I hadn’t seen them since 2009, when my mother was still alive and these burgeoning teenagers were in a previous age category altogether. I imagine that, to them, I’m someone who exists mostly in stories relayed overseas from my parents to their parents and older cousins. “Zinzi graduated from Columbia”; “Zinzi has a new boyfriend.” It made their enthusiastic welcome even more special.

On my third day there, I was still reacquainting myself with my family and the country. My grandfather was in the hospital again. Citizens were up in arms about electronic toll collection that had been instituted on major highways around the city. Crime, my family said, was higher than ever. When driving, we stored our belongings on the floor or in the trunk so they wouldn’t be visible to robbers at red lights.

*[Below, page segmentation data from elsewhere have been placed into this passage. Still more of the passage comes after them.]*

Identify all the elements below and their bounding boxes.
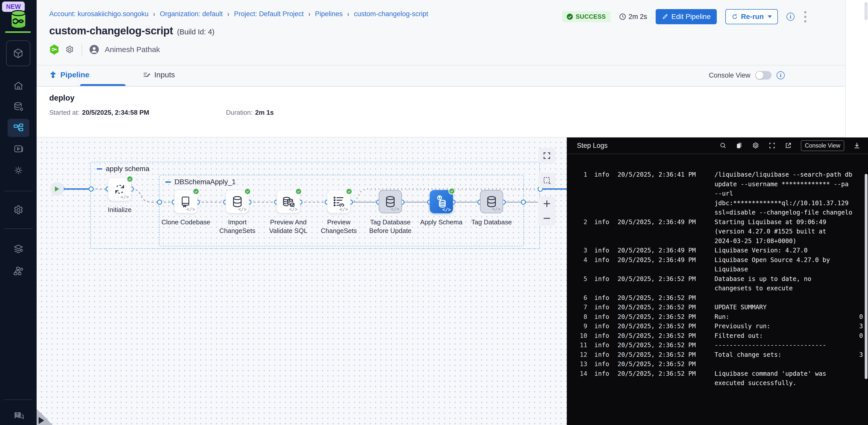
breadcrumb-item[interactable]: Project: Default Project	[234, 10, 304, 18]
edit-pipeline-button[interactable]: Edit Pipeline	[656, 9, 717, 24]
log-message: Liquibase Open Source 4.27.0 byLiquibase	[714, 255, 863, 274]
step-logs-body[interactable]: 1info20/5/2025, 2:36:41 PM/liquibase/liq…	[567, 154, 868, 425]
info-icon[interactable]: i	[786, 12, 795, 21]
harness-dbops-logo-icon[interactable]	[10, 10, 27, 29]
sidebar-item-home[interactable]	[0, 80, 37, 91]
node-label: Tag Database Before Update	[364, 218, 417, 235]
pipeline-node-import-changesets[interactable]: </>	[226, 190, 249, 213]
pipeline-node-preview-and-validate-sql[interactable]: </>	[277, 190, 300, 213]
help-chat-icon: ?	[12, 410, 24, 422]
log-scrollbar[interactable]	[865, 174, 868, 379]
log-line-number: 9	[567, 321, 587, 331]
active-tab-indicator	[80, 84, 125, 86]
zoom-out-icon[interactable]	[542, 214, 551, 223]
log-message: Liquibase Version: 4.27.0	[714, 246, 863, 255]
download-icon[interactable]	[854, 142, 861, 149]
log-settings-gear-icon[interactable]	[752, 142, 760, 149]
log-line-number: 13	[567, 359, 587, 369]
marquee-select-icon	[542, 176, 551, 185]
page-scrollbar[interactable]	[845, 0, 868, 138]
log-level: info	[594, 170, 612, 179]
build-id: (Build Id: 4)	[177, 28, 214, 36]
search-icon[interactable]	[719, 142, 726, 149]
sidebar-item-database[interactable]	[0, 101, 37, 112]
collapse-icon[interactable]	[97, 168, 102, 170]
duration-value: 2m 1s	[255, 109, 274, 116]
log-level: info	[594, 321, 612, 331]
log-timestamp: 20/5/2025, 2:36:49 PM	[618, 255, 696, 265]
database-gear-icon	[13, 101, 24, 112]
expand-fullscreen-icon[interactable]	[769, 142, 776, 149]
tab-inputs[interactable]: Inputs	[143, 70, 175, 79]
log-level: info	[594, 331, 612, 341]
clock-icon	[619, 13, 626, 20]
module-selector-button[interactable]	[6, 40, 30, 66]
log-line-number: 11	[567, 340, 587, 350]
log-level: info	[594, 246, 612, 255]
execution-duration: 2m 2s	[619, 13, 647, 21]
pipeline-node-preview-changesets[interactable]: </>	[327, 190, 350, 213]
log-message: Starting Liquibase at 09:06:49(version 4…	[714, 217, 863, 246]
trigger-author: Animesh Pathak	[105, 45, 160, 54]
log-timestamp: 20/5/2025, 2:36:52 PM	[618, 350, 696, 360]
svg-text:?: ?	[16, 412, 19, 417]
script-tag: </>	[492, 206, 501, 212]
group-label-dbschemaapply[interactable]: DBSchemaApply_1	[165, 178, 236, 186]
breadcrumb-item[interactable]: Organization: default	[160, 10, 223, 18]
breadcrumb-separator: ›	[347, 9, 349, 18]
sidebar-item-help[interactable]: ?	[0, 410, 37, 422]
sidebar-item-pipelines[interactable]	[0, 122, 37, 134]
log-timestamp: 20/5/2025, 2:36:52 PM	[618, 340, 696, 350]
log-line-number: 5	[567, 274, 587, 284]
log-entry: 14info20/5/2025, 2:36:52 PMLiquibase com…	[567, 369, 868, 388]
sidebar-divider	[4, 191, 33, 191]
group-label-apply-schema[interactable]: apply schema	[97, 165, 150, 173]
console-view-info-icon[interactable]: i	[777, 71, 785, 79]
copy-icon[interactable]	[736, 142, 743, 149]
rerun-button[interactable]: Re-run	[725, 9, 778, 24]
breadcrumb-item[interactable]: Account: kurosakiichigo.songoku	[49, 10, 149, 18]
pipeline-node-apply-schema[interactable]: </>	[430, 190, 453, 213]
log-entry: 4info20/5/2025, 2:36:49 PMLiquibase Open…	[567, 255, 868, 274]
zoom-in-icon[interactable]	[542, 199, 551, 208]
log-entry: 1info20/5/2025, 2:36:41 PM/liquibase/liq…	[567, 170, 868, 217]
more-options-menu[interactable]	[803, 10, 807, 24]
log-entry: 3info20/5/2025, 2:36:49 PMLiquibase Vers…	[567, 246, 868, 255]
cube-icon	[12, 48, 24, 59]
log-console-view-button[interactable]: Console View	[801, 140, 844, 151]
step-logs-title: Step Logs	[577, 142, 608, 149]
pipeline-start-node[interactable]	[50, 182, 64, 196]
open-external-icon[interactable]	[785, 142, 792, 149]
avatar	[89, 45, 99, 55]
pipeline-node-clone-codebase[interactable]: </>	[174, 190, 197, 213]
canvas-corner-handle[interactable]	[37, 409, 53, 425]
inputs-tab-icon	[143, 71, 151, 79]
pipeline-node-tag-database-before-update[interactable]: </>	[379, 190, 402, 213]
log-message: ------------------------------	[714, 340, 863, 350]
sidebar-item-settings[interactable]	[0, 204, 37, 216]
sidebar-item-executions[interactable]	[0, 143, 37, 154]
sidebar-item-layers[interactable]	[0, 243, 37, 255]
tab-pipeline[interactable]: Pipeline	[49, 70, 89, 79]
pipeline-canvas[interactable]: apply schema DBSchemaApply_1	[37, 138, 567, 425]
collapse-icon[interactable]	[165, 181, 171, 183]
sidebar-item-stage-settings[interactable]	[0, 165, 37, 176]
script-tag: </>	[391, 206, 399, 212]
started-label: Started at:	[49, 109, 80, 116]
console-view-toggle[interactable]	[755, 71, 772, 80]
pipeline-node-tag-database[interactable]: </>	[480, 190, 503, 213]
page-header: Account: kurosakiichigo.songoku›Organiza…	[37, 0, 845, 65]
canvas-select-button[interactable]	[538, 173, 555, 188]
pipeline-node-initialize[interactable]: </>	[108, 178, 131, 201]
breadcrumb-item[interactable]: Pipelines	[315, 10, 343, 18]
log-line-number: 1	[567, 170, 587, 179]
sidebar-item-hierarchy[interactable]	[0, 265, 37, 277]
log-entry: 10info20/5/2025, 2:36:52 PMFiltered out:…	[567, 331, 868, 341]
log-level: info	[594, 359, 612, 369]
canvas-fit-button[interactable]	[538, 148, 555, 164]
log-line-number: 2	[567, 217, 587, 227]
pipeline-settings-gear-icon[interactable]	[65, 45, 74, 54]
pencil-icon	[662, 13, 668, 20]
breadcrumb-item[interactable]: custom-changelog-script	[354, 10, 428, 18]
log-level: info	[594, 312, 612, 322]
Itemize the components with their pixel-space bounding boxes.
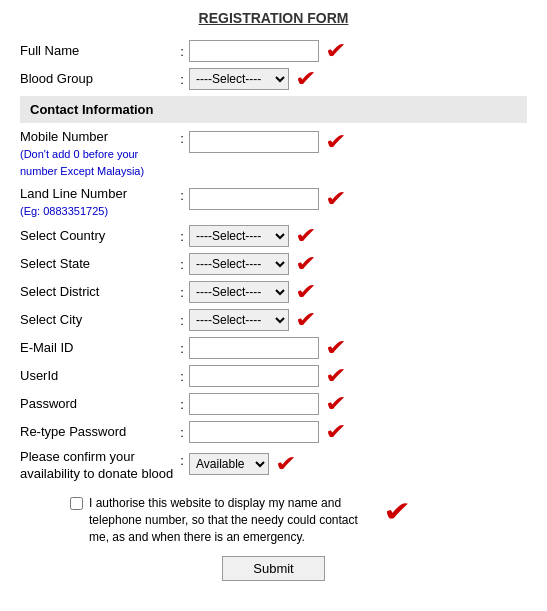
full-name-label: Full Name [20, 43, 175, 60]
userid-check-icon: ✔ [325, 365, 347, 387]
authorize-check-icon: ✔ [383, 495, 411, 528]
retype-password-check-icon: ✔ [325, 421, 347, 443]
full-name-input[interactable] [189, 40, 319, 62]
state-label: Select State [20, 256, 175, 273]
district-select[interactable]: ----Select---- [189, 281, 289, 303]
retype-password-row: Re-type Password : ✔ [20, 421, 527, 443]
blood-group-label: Blood Group [20, 71, 175, 88]
land-line-check-icon: ✔ [325, 188, 347, 210]
district-check-icon: ✔ [295, 281, 317, 303]
submit-button[interactable]: Submit [222, 556, 324, 581]
availability-label: Please confirm your availability to dona… [20, 449, 175, 483]
email-input[interactable] [189, 337, 319, 359]
authorize-row: I authorise this website to display my n… [70, 495, 527, 545]
password-label: Password [20, 396, 175, 413]
authorize-checkbox[interactable] [70, 497, 83, 510]
state-row: Select State : ----Select---- ✔ [20, 253, 527, 275]
full-name-row: Full Name : ✔ [20, 40, 527, 62]
state-check-icon: ✔ [295, 253, 317, 275]
country-check-icon: ✔ [295, 225, 317, 247]
state-select[interactable]: ----Select---- [189, 253, 289, 275]
availability-check-icon: ✔ [275, 453, 297, 475]
land-line-row: Land Line Number (Eg: 0883351725) : ✔ [20, 186, 527, 220]
email-check-icon: ✔ [325, 337, 347, 359]
country-select[interactable]: ----Select---- [189, 225, 289, 247]
userid-input[interactable] [189, 365, 319, 387]
email-row: E-Mail ID : ✔ [20, 337, 527, 359]
availability-select[interactable]: Available [189, 453, 269, 475]
blood-group-check-icon: ✔ [295, 68, 317, 90]
userid-label: UserId [20, 368, 175, 385]
mobile-number-label: Mobile Number (Don't add 0 before your n… [20, 129, 175, 180]
password-input[interactable] [189, 393, 319, 415]
contact-section-header: Contact Information [20, 96, 527, 123]
password-row: Password : ✔ [20, 393, 527, 415]
blood-group-row: Blood Group : ----Select---- ✔ [20, 68, 527, 90]
district-row: Select District : ----Select---- ✔ [20, 281, 527, 303]
mobile-number-row: Mobile Number (Don't add 0 before your n… [20, 129, 527, 180]
country-label: Select Country [20, 228, 175, 245]
land-line-hint: (Eg: 0883351725) [20, 205, 108, 217]
city-row: Select City : ----Select---- ✔ [20, 309, 527, 331]
full-name-check-icon: ✔ [325, 40, 347, 62]
submit-row: Submit [20, 556, 527, 581]
district-label: Select District [20, 284, 175, 301]
mobile-check-icon: ✔ [325, 131, 347, 153]
blood-group-select[interactable]: ----Select---- [189, 68, 289, 90]
city-label: Select City [20, 312, 175, 329]
page-title: REGISTRATION FORM [20, 10, 527, 26]
country-row: Select Country : ----Select---- ✔ [20, 225, 527, 247]
retype-password-input[interactable] [189, 421, 319, 443]
mobile-number-input[interactable] [189, 131, 319, 153]
land-line-label: Land Line Number (Eg: 0883351725) [20, 186, 175, 220]
email-label: E-Mail ID [20, 340, 175, 357]
authorize-text: I authorise this website to display my n… [89, 495, 379, 545]
retype-password-label: Re-type Password [20, 424, 175, 441]
mobile-hint: (Don't add 0 before your number Except M… [20, 148, 144, 177]
userid-row: UserId : ✔ [20, 365, 527, 387]
availability-row: Please confirm your availability to dona… [20, 449, 527, 483]
city-select[interactable]: ----Select---- [189, 309, 289, 331]
password-check-icon: ✔ [325, 393, 347, 415]
city-check-icon: ✔ [295, 309, 317, 331]
land-line-input[interactable] [189, 188, 319, 210]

That third morning, I was still sleepy from jet lag, and I woke in the late morning. My aunt caught me in the hallway of her suburban home. She didn’t want to wake me with bad news. Nelson Mandela had died early in the morning, she told me, barely twenty minutes away, in a tony neighborhood very similar to the one we were in.

The day flashed by. We spent hours watching tribute specials on TV; in the evening, my adult cousins and I drank wine and ate Chinese food together and discussed the day’s events. They were nervous, as many South Africans are, that in the absence of its moral compass, the African National Congress (the left-leaning party that has been in dominance since Independence) will gain too much power and become further corrupt. (The much-televised boos at Mandela’s memorial service were for current President, Jacob Zuma, who at the time of my visit was under investigation for spending millions on frivolous upgrades to his private home.)

Mandela’s death was a shock to no one; he was 95, and had been in ailing health for years. At the time, there was speculation that he had been vegetative for months, but his family had kept him alive in order to buy more time to manipulate his will. His grandson was embroiled in an embarrassing lawsuit for illegally exhuming the bodies of Mandela’s children to build a tourist attraction out of their gravesites. A reality show featuring his granddaughters started airing in 2013. To me, this reflects little on Mandela himself, but is rather a testament to the ubiquity of family drama, and its conduciveness to reality TV plotlines.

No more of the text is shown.